A Good Mentor
Having managed to complete a law degree without ever having the intention or desire to be a lawyer, early one March morning some years ago, I found myself in a job interview for a position as a first year criminal lawyer. The prospective employer was a suburban sole practitioner. He only practised crime. And he was very busy.
Fortuitously, and amazingly to me, I got the job. And so my life as a criminal lawyer began. I didn’t realise then that I was one of many young lawyers who had, and would continue to pass through the office; that I had stumbled across a lawyer who was as good at understanding and mentoring young lawyers as he was at criminal defence.
Who is and What is a Good Mentor
The legal profession can be taxing, and the practice of criminal law has its own unique challenges. Support and guidance from an experienced practitioner is essential in the early years of practice.
I was fortunate that my first mentor in law was my first principal. But a mentor can be anyone; someone who engenders respect, and whose advice is wise. The mentor/mentee relationship can be formal or informal, inside your workplace or external to it. A mentor can choose you, be chosen for you, or chosen by you.
In a career, a mentor will inspire, teach and nurture.
Qualities of a Good Mentor
The qualities of a good mentor depend to a certain extent on the nature of the mentee. It is ultimately a relationship that should enrich both parties. Generally, a good mentor:
- Is a teacher and communicator;
- Has knowledge and compassion;
- Has a willingness, to share information and skills because they genuinely want others to benefit from the wisdom of their experience;
- Will adjust their communication style to the personality style of the mentee;
- Will ask questions about the mentee’s thoughts and experiences, and listen, rather than simply instruct;
- Is able to provide guidance and deliver feedback in a way that is constructive, kind and direct;
- Does not criticise harshly or unconstructively;
- Does not seek to hide their own mistakes, and is not ashamed to use them as teaching opportunities;
- Will provide the mentee with challenges that foster professional development and a feeling of accomplishment; and
- Is committed to helping their mentee find success, and empowers the mentee to develop their own strengths and style.
In recent years, the importance of mentors in the legal profession has been recognised with the establishment of mentoring programs to provide young lawyers with the opportunity to learn from an experienced practitioner.
Law Institute of Victoria
The Law Institute of Victoria’ (LIV) Mentoring Program links young members of the legal profession with an experienced role model to provide guidance and support. The program provides various categories of mentees and mentors, and is available for law students, new lawyers, lawyers returning to work and barristers.
The LIV program also offers Judicial mentoring, linking law graduates and junior lawyers with a member of the judiciary to discuss their experiences within the legal profession, as well as their future careers in law.

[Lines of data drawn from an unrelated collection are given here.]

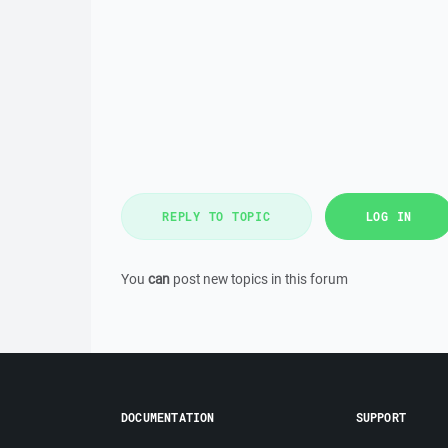
REPLY TO TOPIC
LOG IN
You
can
post new topics in this forum
DOCUMENTATION
SUPPORT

The program runs across different jurisdictions and in regional areas.
Victorian Women Lawyers
Through their Professional Mentoring Program, Victorian Women Lawyers (VWL) provides an opportunity for female lawyers to engage with a more senior practitioner in a formal mentor/mentee relationship. Mentors have a diverse range of experience and practice and are paired with their mentees by VWLs based on their professional and personal interests. The purpose of the program is to allow for female lawyers to develop their legal and professional skills with the guidance of an established lawyer.
Women in Crime
The practice of criminal law for women has unique challenges and stressors. Women in Crime (WIC) is an association established in 2014 with a stated aim to connect and support female criminal lawyers. The first WIC Mentorship Program has recently commenced, linking a mentor with a small group of mentees. The program allows the mentees to connect with their mentor, as well as with each other, in a flexible, informal and supportive way.
The Importance of Mentors
A good mentor, in whatever form they take, can leave a significant and enduring impression.
My first mentor set me on my career path and continued to provide his quiet support long after I left his employ.
I realise now that much of his advice was ahead of its time, as it was designed to maintain well-being and longevity in criminal practice: don’t look at the photos; don’t work past 5.30pm; don’t take the files home.
No doubt I learned more about people; listening, empathising, managing expectations, managing challenging behaviours, and the art of giving advice, than I learned about case law. And in that busy environment, I saw the many and great pressures of combining the practice of criminal law with running a business.
And in hindsight, I understand and appreciate how fortunate I was to have found my kind mentor by chance; because his office happened to be close to where I was living at the time, and I thought a job there might be rather convenient.